Платок вернулся в складки сюртука и лишь через несколько секунд после того в первом ряду заметили, что из-под очков старика льются слезы. Он не пытался их утереть, хоть несколько раз рука его с растопыренными, словно клешня, пальцами поднималась к очкам, и падала снова, как если бы он опасался (совершеннейшая из деталей всего утонченного шедевра), что всякий подобный жест привлечет внимание к слезам. Громовые овации, последовавшие за чтением, определенно в большей мере относились к исполнительскому мастерству старика, чем к стихам в передаче Ермакова. И едва они смолкли, старец поднялся и вышел на край сцены.

Комитет не пытался остановить его – по двум причинам. Во-первых, председатель, доведенный до отчаяния возмутительным поведением старика, ненадолго отлучился, чтобы отдать некоторые распоряжения. Во-вторых, кое-кого из устроителей понемногу одолевала смесь странных сомнений, так что, когда старик оперся на кафедру, на зал пала полная тишина.

— И вот слава, – сказал он голосом столь сиплым, что из дальних рядов закричали: "Громче, громче!".

— Я говорю, вот она – слава, – повторил он, хмуро оглядывая публику сквозь очки. – Два десятка бездумных виршей, слова, годные только скакать и звякать, и тебя помнят, будто ты пользу какую принес человечеству! Нет, господа, не обольщайтесь. Наша держава и трон царя-батюшки еще стоят, в неуязвимой их мощи, аки застывший перун, а заблуждавшийся юноша, полвека назад маравший бунтарские стишки, ныне стал законопослушным стариком, уважаемым порядочными согражданами. Стариком, позвольте добавить, нуждающимся в вашей поддержке. Я ­ жертва стихий: земля, которую я вспахал в поте лица своего, агнцы, вспоенные мною, нивы, что помавали мне золотистыми дланями...

Именно тут чета здоровенных полицейских быстро и безболезненно устранила старика. Публика только ахнула, а уж его понесли: манишка на сторону, борода на другую, манжета висит на запястье, но в глазах – все та же добродетельная серьезность.

Ведущие газеты, сообщая о торжествах, лишь мельком упомянули об омрачившем их "прискорбном происшествии". Однако, скандально известная "Санкт-Петербургская Летопись" – сенсационно-реакционный листок, издаваемый братьями Херстовыми на потребу нижесреднего класса и блаженно-полуграмотной подслойки рабочего люда, разразилась чередою статей, твердивших, будто упомянутое "прискорбное происшествие" было ничем иным, как вторым пришествием подлинного Перова.

4

Тем временем, старика подобрал очень богатый, вульгарно чудивший купец Громов, дом которого заполняли бродячие монахи, прощелыги-целители и "погромистики". "Летопись" брала у самозванца одно интервью за другим. Чего только не говорил он в них о "лакеях революционной партии", мошеннически отрицающих подлинность его и прикарманивших его деньги. Он намеревался по суду стребовать эти деньги с издателя полного собрания сочинений Перова. Спившийся словесник, громовский приживал, указывал на сходство (к несчастью, довольно разительное) между обликом старца и чертами лица на портрете.

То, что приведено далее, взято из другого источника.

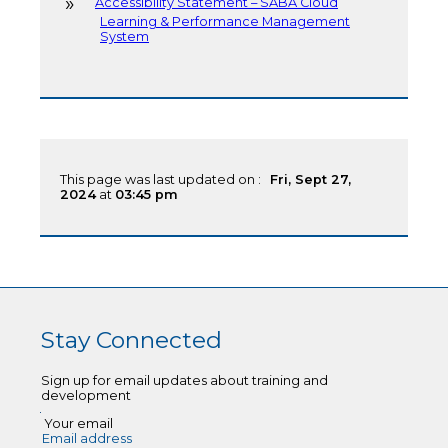
Accessibility Statement – SABA Cloud
Learning & Performance Management
System
This page was last updated on :
Fri, Sept 27,
2024
at
03:45 pm
Stay Connected
Sign up for email updates about training and
development
Your email
Email address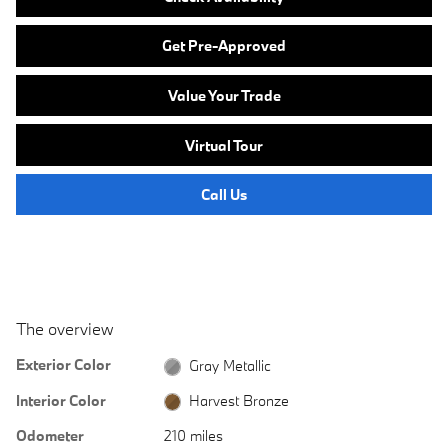
Get Pre-Approved
Value Your Trade
Virtual Tour
Call Us
The overview
Exterior Color
Gray Metallic
Interior Color
Harvest Bronze
Odometer
210 miles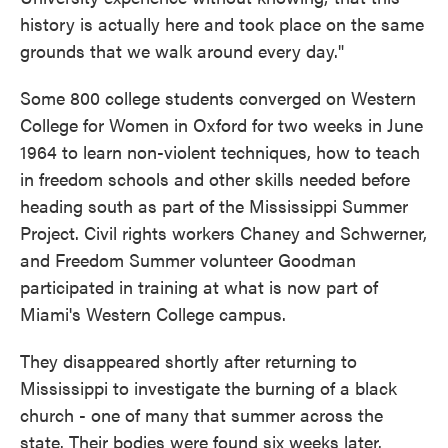
history is actually here and took place on the same
grounds that we walk around every day."
Some 800 college students converged on Western
College for Women in Oxford for two weeks in June
1964 to learn non-violent techniques, how to teach
in freedom schools and other skills needed before
heading south as part of the Mississippi Summer
Project. Civil rights workers Chaney and Schwerner,
and Freedom Summer volunteer Goodman
participated in training at what is now part of
Miami's Western College campus.
They disappeared shortly after returning to
Mississippi to investigate the burning of a black
church - one of many that summer across the
state. Their bodies were found six weeks later.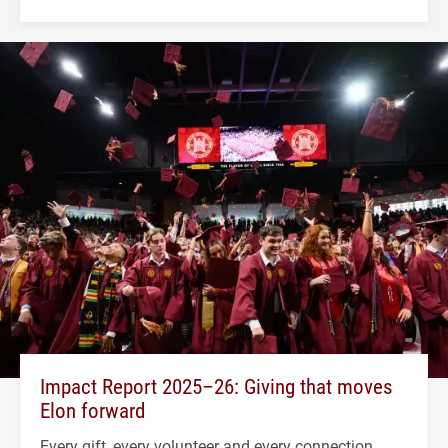
Impact Report 2025–26: Giving that moves
Elon forward
Every gift, every volunteer and every connection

На тех же страницах появился подробный, но совершенно неправдоподобный рассказ о том, как он инсценировал самоубийство, чтобы зажить праведным христианином в самом сердце Святой Руси. Кем он только ни был: коробейником, птицеловом, перевозчиком на Волге, пока не приобрел, наконец, клочка земли в отдаленной губернии. Я видел экземпляр убогой книжонки "Смерть и воскрешение Константина Перова", одно время ее вместе с "Мемуарами Амазонки" и "Похождениями маркиза де Сада" продавали на улицах трясучие попрошайки.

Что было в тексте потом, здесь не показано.